Lawyers predict Libor losers will sue for compensation
As analysts predict Libor manipulation could cost banks tens of billions of pounds in fines, the biggest threat to their balance sheets could be from those seeking compensation.
Lawyer William Butterfield has just spent two hours on the phone to his office in London, discussing potential legal action over Libor manipulation in the UK.
"They've been investigating this for some time," he says from his office in downtown Washington DC.
His firm, Hausfeld, is talking to governments, pensions funds and big corporations.
Many have been sold Libor-linked financial products known as fixed interest rate swaps. These are a kind of insurance policy taken out to protect against hikes in interest rates. If the Libor rate falls the bank can end up making more money, while the firms taking out the swaps lose out.
But as the calls from new clients continue to come in, Hausfeld is already leading a class action in the US against 16 banks.
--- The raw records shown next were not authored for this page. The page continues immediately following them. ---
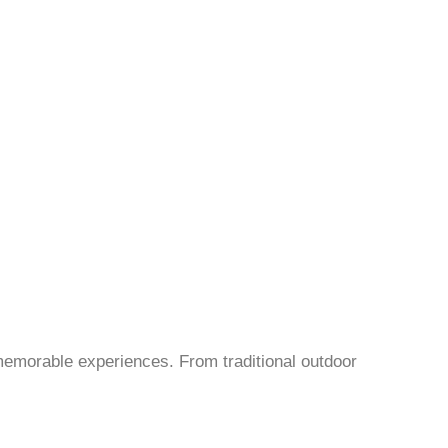
 memorable experiences. From traditional outdoor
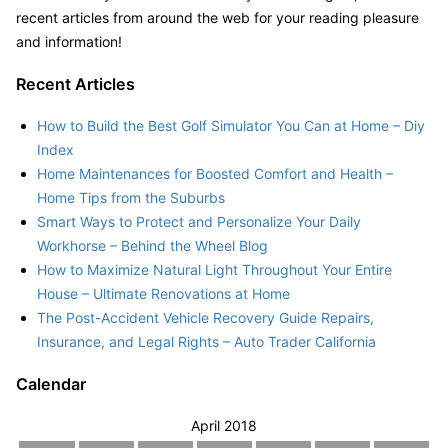
recent articles from around the web for your reading pleasure
and information!
Recent Articles
How to Build the Best Golf Simulator You Can at Home – Diy
Index
Home Maintenances for Boosted Comfort and Health –
Home Tips from the Suburbs
Smart Ways to Protect and Personalize Your Daily
Workhorse – Behind the Wheel Blog
How to Maximize Natural Light Throughout Your Entire
House – Ultimate Renovations at Home
The Post-Accident Vehicle Recovery Guide Repairs,
Insurance, and Legal Rights – Auto Trader California
Calendar
April 2018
The action is on behalf of clients including the City of Baltimore which took out interest rate swaps on hundreds of millions of pounds worth of loans 10 years ago.
"The victims are the city's citizens," says Mr Butterfield.
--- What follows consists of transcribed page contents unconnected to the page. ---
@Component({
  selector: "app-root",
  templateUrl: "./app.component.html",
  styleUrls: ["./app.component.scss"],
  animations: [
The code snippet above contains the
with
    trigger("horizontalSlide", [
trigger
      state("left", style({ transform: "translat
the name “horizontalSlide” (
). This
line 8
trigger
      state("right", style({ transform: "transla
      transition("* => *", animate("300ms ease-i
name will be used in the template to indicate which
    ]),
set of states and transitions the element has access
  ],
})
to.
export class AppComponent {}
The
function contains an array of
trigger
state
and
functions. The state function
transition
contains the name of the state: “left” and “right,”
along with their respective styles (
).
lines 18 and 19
This week Morgan Stanley estimated 11 of the banks which set the Libor rate could incur losses of £14bn. Nomura Equity research went even higher. They think if litigation is successful low level losses could be over £4bn per bank.
Gary Hartland isn't looking for this much. He is hoping to claim back £36m from Barclays bank over alleged Libor manipulation.
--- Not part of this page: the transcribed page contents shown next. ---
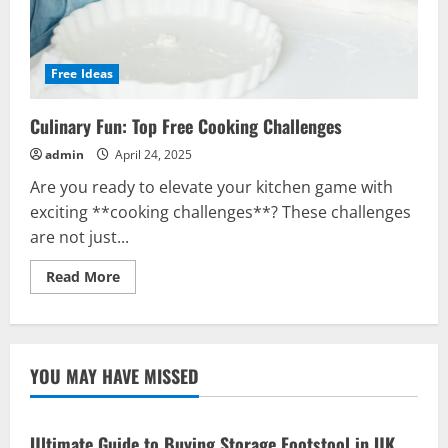
Free Ideas
Culinary Fun: Top Free Cooking Challenges
admin
April 24, 2025
Are you ready to elevate your kitchen game with
exciting **cooking challenges**? These challenges
are not just...
Read
Read More
more
about
Culinary
Fun:
Top
Free
YOU MAY HAVE MISSED
Cooking
Challenges
Ultimate Guide to Buying Storage Footstool in UK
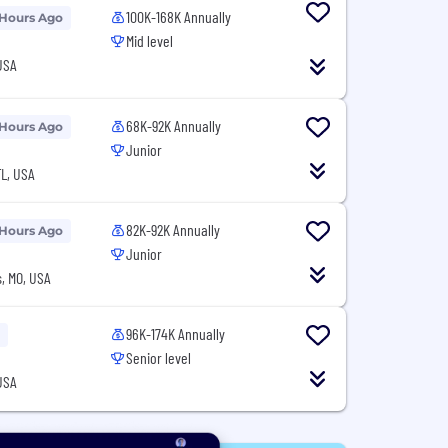
100K-168K Annually
 Hours Ago
Mid level
USA
68K-92K Annually
 Hours Ago
Junior
L, USA
82K-92K Annually
 Hours Ago
Junior
, MO, USA
96K-174K Annually
Senior level
USA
In 2007 his Guardian Care Home Group took out a £70m pound loan with Barclays.
It came with a catch. Mr Hartland had to take out an interest rate swap.
"Barclays came to us and said, 'look it's a condition of [the] loan'.
"They said to us: 'I wouldn't worry about it Gary because although they are fairly complicated products they'll save you money, £2.5m.'"
'Hand to mouth'
Under the swaps deal the exit costs of breaking the loan increased as Libor rates fell and were added to the company's total borrowing. This lead them to breach their loan covenant which further increased their interest rate.
Mr Hartland says this has cost his business an extra £12.5m in interest. But when the news broke about Barclays trying to manipulate Libor, Mr Hartland says it was a game changer.
"If we could prove Libor had been fixed the game was over. They were loading the dice. They were offering you a bet and at the same time fixing the bet."
So far his legal action has cost almost £500,000 and it will need a further £1m to bring the case to court.
"We have been working hand to mouth, we've had pressure from all sides," he says. But he is determined to press on.
"Barclays were saying to us, 'you need this swap because all our illustrations show that interest rates are going up'.
"But at the same time behind the scenes they were rigging Libor and keeping it down."
Barclays declined to comment because of ongoing litigation.
Lawyers here and in the US will have a battle to quantify the loss from Libor manipulation.
One of the obvious losers could be pension funds as returns may have been lower because of artificially-lowered rates.
Fraser Smart, an actuary and European managing director at Bucks Consulting worked out the sums for us.
He looked at the £1tn in British company pension funds and how they could have been affected by Libor being suppressed by one basis point (0.01%) for a year.
On the white board in his office in Central London he explains his calculations.
"The impact of this one basis point change would be about £2bn on the liabilities."
In order to make up this shortfall he estimates companies would have had to put an extra £50m into their pension pots.
"The impact on an individual level is relatively small, but on an overall aggregate the numbers are very significant," he said.
The Treasury minister, Mark Hoban says it is hard to work out exactly who has lost out and by how much, but is clear about the consequences.
"It has called into question the integrity of London as a global financial centre."
The UK employs 2 million people in banking and financial services.
"Many of those jobs depend on the reputation of the City, if the City loses that reputation, people lose their jobs," he said.